9. L’Assemblée parlementaire rappelle qu’il ne sera possible
de mettre un terme aux violences sexuelles contre les femmes dans
les conflits armés que si les femmes voient leur position renforcée,
si l’on change les modèles sociétaux patriarcaux et si l’on veille
à ce que justice soit rendue chaque fois qu’une femme est violée dans
un conflit armé, que ce dernier soit proche, sur le sol européen,
ou qu’il se déroule au loin, sur un autre continent. La clé de l’éradication
de la violence sexuelle contre les femmes dans les conflits armés
est l’égalité entre les femmes et les hommes.

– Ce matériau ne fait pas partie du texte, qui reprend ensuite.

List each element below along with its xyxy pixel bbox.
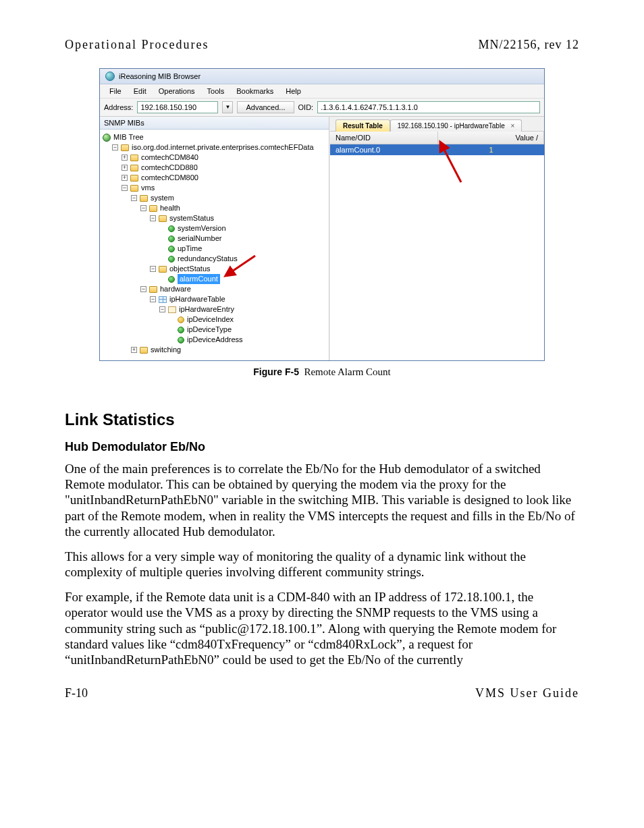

10. L’Assemblée appelle en conséquence les Etats membres:
10.1. à se conformer aux Résolutions
1325 (2000) et 1820 (2008) du Conseil de sécurité des Nations Unies
sur les femmes, la paix et la sécurité, et à élaborer, s’ils ne
l’ont pas encore fait, un plan national d’action;
10.2. à faire pression au niveau des Nations Unies pour étendre
la Résolution 1820 (2008) aux filles et aux femmes qui sont enrôlées de force
dans l’armée et ne relèvent pas du champ d’action de la résolution
actuelle;
10.3. à reconnaître les violences sexuelles perpétrées durant
un conflit armé comme une forme de persécution fondée sur le sexe
permettant aux victimes de bénéficier du droit d’asile dans les
Etats membres;
10.4. à veiller à ce que leur arsenal législatif contienne des
textes de loi adaptés et à se donner les moyens de poursuivre effectivement
en justice les crimes de violence sexuelle dans des conflits armés s’ils
sont commis dans leur juridiction;
10.5. à envisager de sanctionner les pays qui refusent de protéger
les femmes contre les violences sexuelles lors de conflits armés
ou de poursuivre les auteurs de tels actes;
10.6. lorsque des contingents nationaux ou des missions internationales
de maintien de la paix sont envoyés dans des zones de conflit, à
veiller à ce qu’ils soient clairement investis de la mission de protéger
les populations civiles, notamment les femmes et les filles, des
violences sexuelles, et qu’ils soient convenablement formés à la
question de l’égalité entre les femmes et les hommes. De plus, les femmes
devraient constituer une proportion non négligeable de ces missions;
10.7. à envisager d’envoyer des missions civiles pour soutenir
l’Etat de droit et veiller à son respect, en complément de la protection
assurée par les forces de maintien de la paix; ces missions devraient de
préférence être composées d’un nombre égal de femmes et d’hommes,
et leurs membres devraient être convenablement formés à la question
de l’égalité entre les femmes et les hommes;
10.8. à promouvoir l’égalité entre les femmes et les hommes,
par le respect de l’intégrité physique des femmes et des filles,
avant, pendant et après les conflits armés, ainsi que par une participation appropriée
de femmes aux processus de paix (au moins 40 %).